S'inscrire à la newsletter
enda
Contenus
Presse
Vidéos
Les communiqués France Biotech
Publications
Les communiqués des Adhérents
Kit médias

------------

# Your instructions:
A verbatim output of all the data above is needed.

# The answer:
S'inscrire à la newsletter
enda
Contenus
Presse
Vidéos
Les communiqués France Biotech
Publications
Les communiqués des Adhérents
Kit médias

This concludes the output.